- Formation sign of the 117th Infantry Brigade.
- Active: January to July 1945
- Country: United Kingdom
- Branch: Royal Navy
- Type: Infantry brigade
- Engagements: Second World War

= 117th Infantry Brigade Royal Marines =

The 117th Infantry Brigade Royal Marines was an infantry brigade formation of the Royal Marines created in the final stages of the Second World War.

==Unit history==
The unit was one of two created to address the manpower shortage of 21st Army Group in early 1945. The brigade was created on 15 January 1945 from former members of the Royal Marines Division, which had been broken up in 1943 and the troops distributed to Marine Commandos, or retrained as landing craft crew. They were quickly re-mustered as regular infantry, organised as a standard Army brigade.

The Brigade was stationed in England until after the German surrender when it was moved forward to occupy the naval port of Kiel as part of VIII Corps, releasing 46th Highland Brigade for occupation duties elsewhere.
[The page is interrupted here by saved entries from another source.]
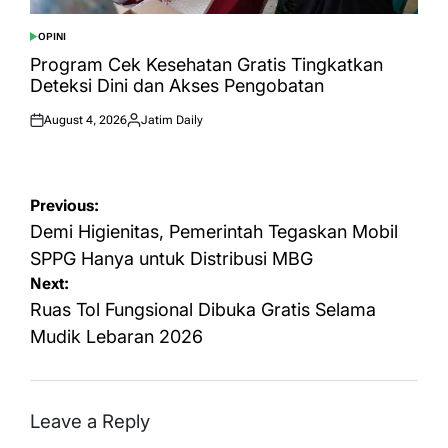
OPINI
POSTED
IN
Program Cek Kesehatan Gratis Tingkatkan
Deteksi Dini dan Akses Pengobatan
August 4, 2026
Jatim Daily
Posted
Posted
on
by
Post
Previous:
navigation
Demi Higienitas, Pemerintah Tegaskan Mobil
SPPG Hanya untuk Distribusi MBG
Next:
Ruas Tol Fungsional Dibuka Gratis Selama
Mudik Lebaran 2026
Leave a Reply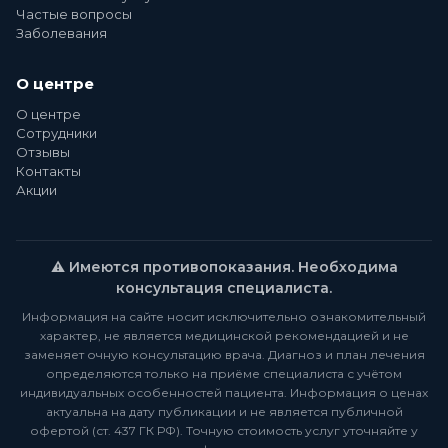
Частые вопросы
Заболевания
О центре
О центре
Сотрудники
Отзывы
Контакты
Акции
⚠️ Имеются противопоказания. Необходима
консультация специалиста.
Информация на сайте носит исключительно ознакомительный
характер, не является медицинской рекомендацией и не
заменяет очную консультацию врача. Диагноз и план лечения
определяются только на приёме специалиста с учётом
индивидуальных особенностей пациента. Информация о ценах
актуальна на дату публикации и не является публичной
офертой (ст. 437 ГК РФ). Точную стоимость услуг уточняйте у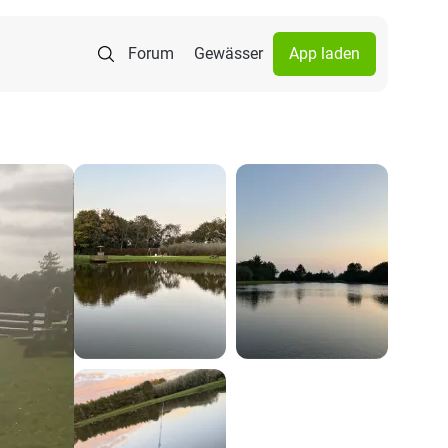
Forum
Gewässer
App laden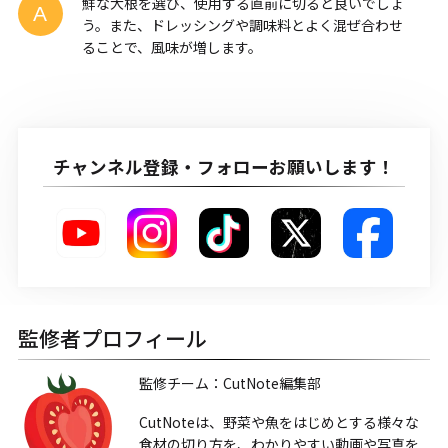
鮮な大根を選び、使用する直前に切ると良いでしょ
う。また、ドレッシングや調味料とよく混ぜ合わせ
ることで、風味が増します。
チャンネル登録・フォローお願いします！
監修者プロフィール
監修チーム：CutNote編集部
CutNoteは、野菜や魚をはじめとする様々な
食材の切り方を、わかりやすい動画や写真を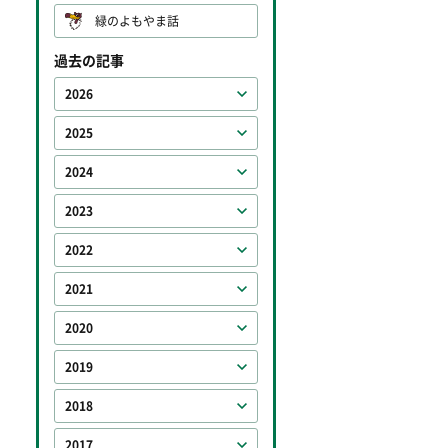
緑のよもやま話
過去の記事
2026
2025
2024
2023
2022
2021
2020
2019
2018
2017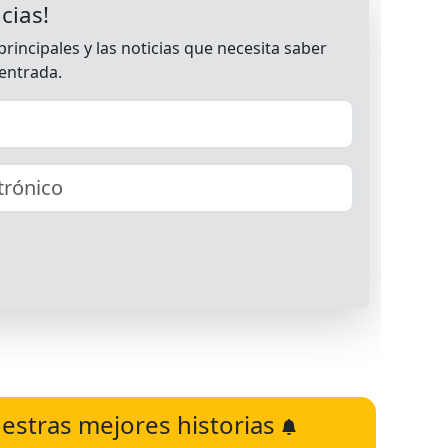
estras mejores historias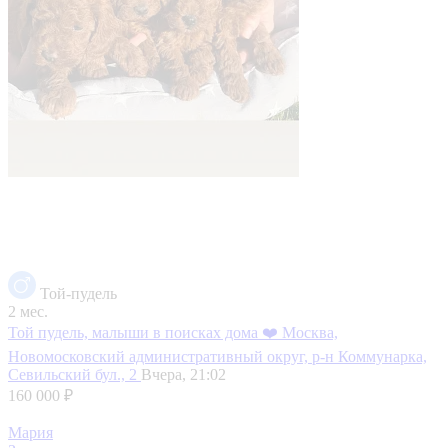
Той-пудель
2 мес.
Той пудель, малыши в поисках дома ❤️
Москва,
Новомосковский административный округ, р-н Коммунарка,
Севильский бул., 2
Вчера, 21:02
160 000 ₽
Мария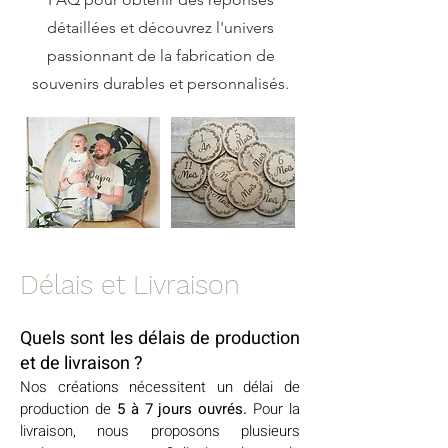
détaillées et découvrez l'univers
passionnant de la fabrication de
souvenirs durables et personnalisés.
Délais et Livraison
Quels sont les délais de product
ion
et de l
ivraison ?
Nos créations nécessitent un délai de
production de
5 à 7 jours ouvrés.
Pour la
livraison, nous proposons plusieurs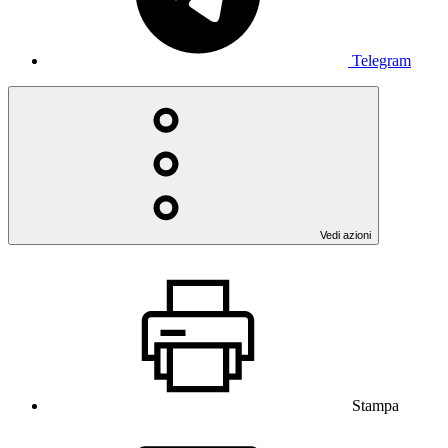
Telegram
Vedi azioni
Stampa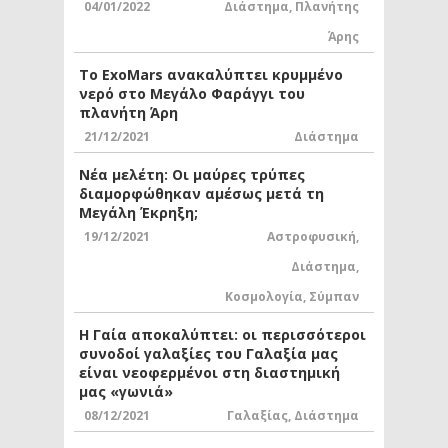
04/01/2022
Διάστημα
,
Πλανήτης
Άρης
Το ExoMars ανακαλύπτει κρυμμένο
νερό στο Μεγάλο Φαράγγι του
πλανήτη Άρη
21/12/2021
Διάστημα
Νέα μελέτη: Οι μαύρες τρύπες
διαμορφώθηκαν αμέσως μετά τη
Μεγάλη Έκρηξη;
19/12/2021
Αστροφυσική
,
Διάστημα
,
Κοσμολογία
,
Σύμπαν
Η Γαία αποκαλύπτει: οι περισσότεροι
συνοδοί γαλαξίες του Γαλαξία μας
είναι νεοφερμένοι στη διαστημική
μας «γωνιά»
08/12/2021
Γαλαξίας
,
Διάστημα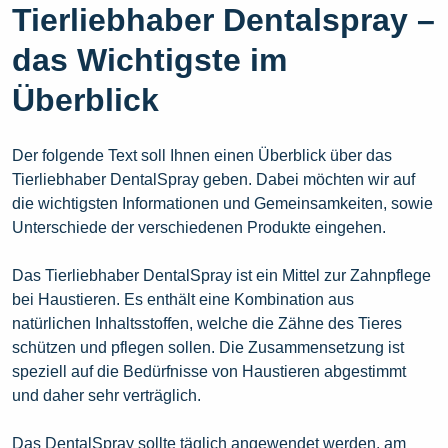
Tierliebhaber Dentalspray –
das Wichtigste im
Überblick
Der folgende Text soll Ihnen einen Überblick über das
Tierliebhaber DentalSpray geben. Dabei möchten wir auf
die wichtigsten Informationen und Gemeinsamkeiten, sowie
Unterschiede der verschiedenen Produkte eingehen.
Das Tierliebhaber DentalSpray ist ein Mittel zur Zahnpflege
bei Haustieren. Es enthält eine Kombination aus
natürlichen Inhaltsstoffen, welche die Zähne des Tieres
schützen und pflegen sollen. Die Zusammensetzung ist
speziell auf die Bedürfnisse von Haustieren abgestimmt
und daher sehr verträglich.
Das DentalSpray sollte täglich angewendet werden, am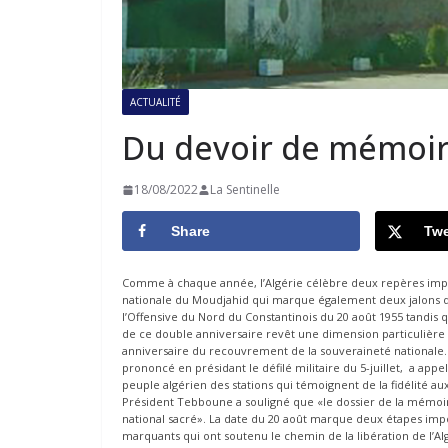
ACTUALITÉ
Du devoir de mémoi
18/08/2022
La Sentinelle
Share
Twe
Comme à chaque année, l’Algérie célèbre deux repères impor
nationale du Moudjahid qui marque également deux jalons de 
l’Offensive du Nord du Constantinois du 20 août 1955 tandis
de ce double anniversaire revêt une dimension particulière c
anniversaire du recouvrement de la souveraineté nationale. Il
prononcé en présidant le défilé militaire du 5-juillet, a appe
peuple algérien des stations qui témoignent de la fidélité aux 
Président Tebboune a souligné que «le dossier de la mémoire 
national sacré». La date du 20 août marque deux étapes import
marquants qui ont soutenu le chemin de la libération de l’Algé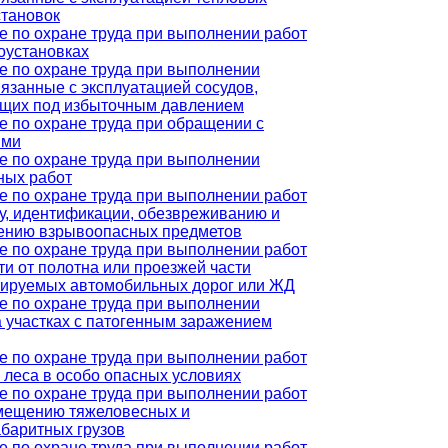
становок
е по охране труда при выполнении работ
оустановках
е по охране труда при выполнении
вязанные с эксплуатацией сосудов,
щих под избыточным давлением
е по охране труда при обращении с
ыми
е по охране труда при выполнении
ных работ
е по охране труда при выполнении работ
ку, идентификации, обезвреживанию и
ению взрывоопасных предметов
е по охране труда при выполнении работ
ти от полотна или проезжей части
тируемых автомобильных дорог или ЖД
е по охране труда при выполнении
а участках с патогенным заражением
е по охране труда при выполнении работ
 леса в особо опасных условиях
е по охране труда при выполнении работ
мещению тяжеловесных и
абаритных грузов
е по охране труда при выполнении работ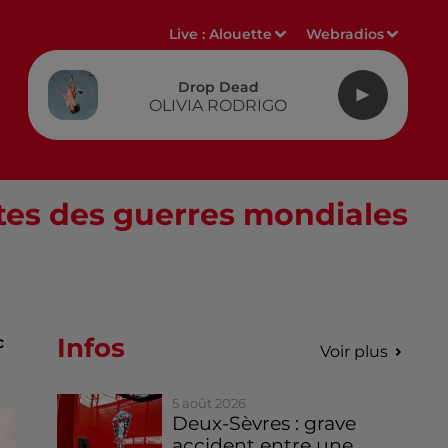
Live :
Alouette
Webradios
Drop Dead
OLIVIA RODRIGO
dates des guerres mondiales
Infos
c
Voir plus
5 août 2026
Deux-Sèvres : grave
accident entre une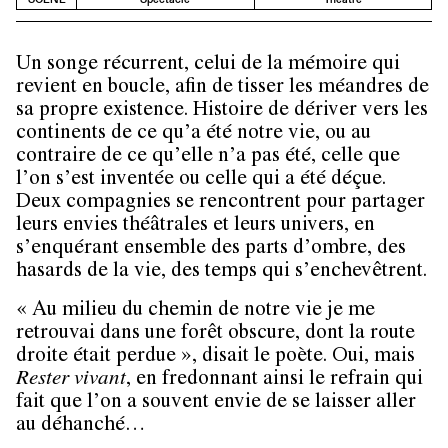
Un songe récurrent, celui de la mémoire qui
revient en boucle, afin de tisser les méandres de
sa propre existence. Histoire de dériver vers les
continents de ce qu’a été notre vie, ou au
contraire de ce qu’elle n’a pas été, celle que
l’on s’est inventée ou celle qui a été déçue.
Deux compagnies se rencontrent pour partager
leurs envies théâtrales et leurs univers, en
s’enquérant ensemble des parts d’ombre, des
hasards de la vie, des temps qui s’enchevêtrent.
« Au milieu du chemin de notre vie je me
retrouvai dans une forêt obscure, dont la route
droite était perdue », disait le poète. Oui, mais
Rester vivant
, en fredonnant ainsi le refrain qui
fait que l’on a souvent envie de se laisser aller
au déhanché…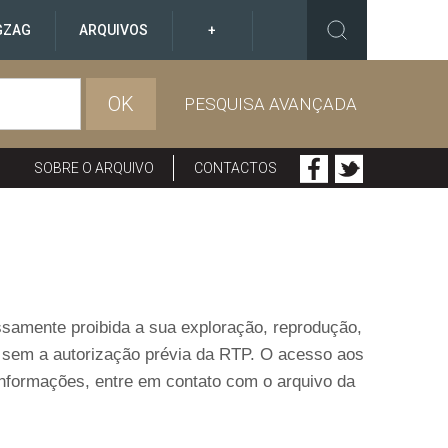
GZAG
ARQUIVOS
+
OK
PESQUISA AVANÇADA
SOBRE O ARQUIVO
CONTACTOS
ressamente proibida a sua exploração, reprodução,
o sem a autorização prévia da RTP. O acesso aos
informações, entre em contato com o arquivo da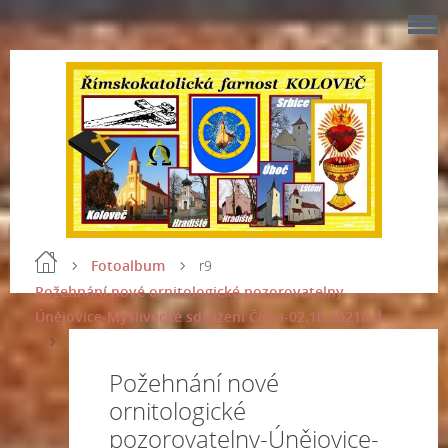
Fotoalbum
r9
Požehnání nové ornitologické pozorovatelny-
Únějovice-Myslivecké sdružení Čírka-02.10.2021a.d.
Požehnání nové
ornitologické
pozorovatelny-Únějovice-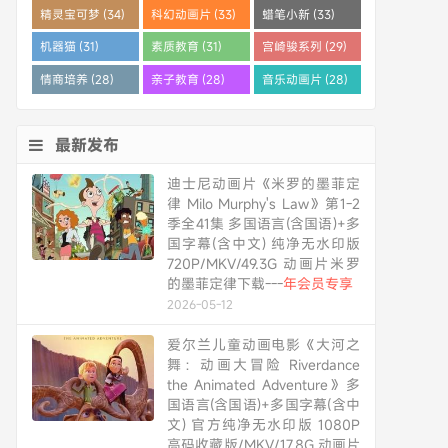
精灵宝可梦 (34)
科幻动画片 (33)
蜡笔小新 (33)
机器猫 (31)
素质教育 (31)
宫崎骏系列 (29)
情商培养 (28)
亲子教育 (28)
音乐动画片 (28)
最新发布
迪士尼动画片《米罗的墨菲定
律 Milo Murphy's Law》第1-2
季全41集 多国语言(含国语)+多
国字幕(含中文) 纯净无水印版
720P/MKV/49.3G 动画片米罗
的墨菲定律下载---
年会员专享
2026-05-12
爱尔兰儿童动画电影《大河之
舞：动画大冒险 Riverdance
the Animated Adventure》多
国语言(含国语)+多国字幕(含中
文) 官方纯净无水印版 1080P
高码收藏版/MKV/17.8G 动画片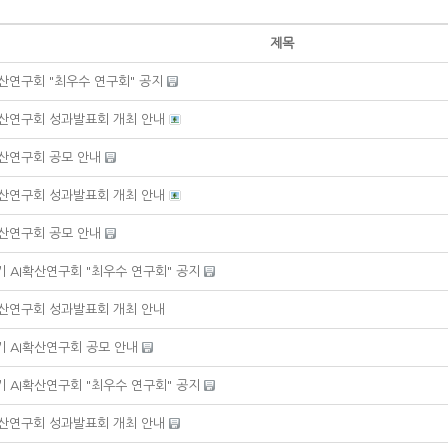
제목
I확산연구회 "최우수 연구회" 공지
I확산연구회 성과발표회 개최 안내
I확산연구회 공모 안내
I확산연구회 성과발표회 개최 안내
I확산연구회 공모 안내
학기 AI확산연구회 "최우수 연구회" 공지
I확산연구회 성과발표회 개최 안내
학기 AI확산연구회 공모 안내
학기 AI확산연구회 "최우수 연구회" 공지
I확산연구회 성과발표회 개최 안내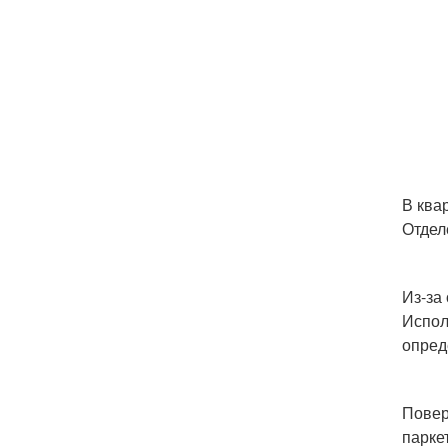
В ква
Отдел
Из-за
Испол
опред
Повер
парке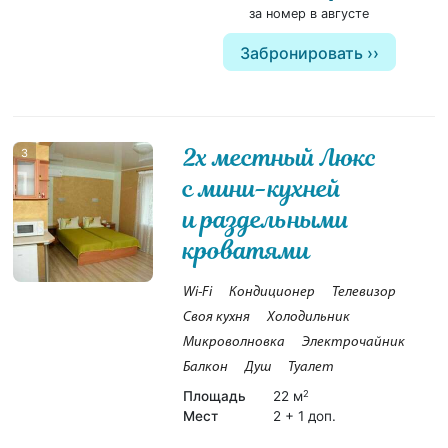
за номер в августе
Забронировать
2х местный Люкс
3
с мини-кухней
и раздельными
кроватями
Wi-Fi
Кондиционер
Телевизор
Своя кухня
Холодильник
Микроволновка
Электрочайник
Балкон
Душ
Туалет
Площадь
22 м
2
Мест
2 + 1 доп.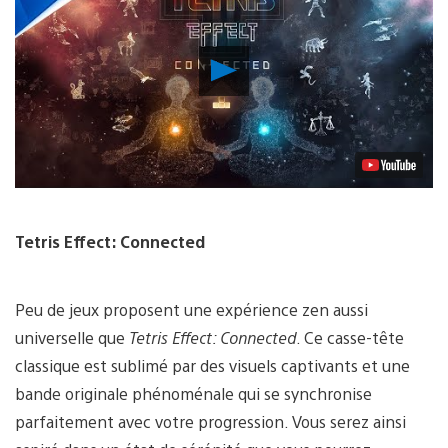
Lancer
la
vidéo
Tetris Effect:
Connected
Peu de jeux proposent une expérience zen aussi
universelle que
Tetris Effect:
Connected
. Ce casse-tête
classique est sublimé par des visuels captivants et une
bande originale phénoménale qui se synchronise
parfaitement avec votre progression. Vous serez ainsi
The Brigade was tasked with guarding naval installations and overseeing the capitulation of German naval ships and personnel. It also had to deal with the arrival of ships carrying troops returning from the Eastern front, and also civilian refugees from Soviet-occupied Germany. On one particularly busy night this involved taking command of 21 destroyers and removing 14,000 soldiers from shipping. The Brigade returned to the UK in July 1945 to be disbanded.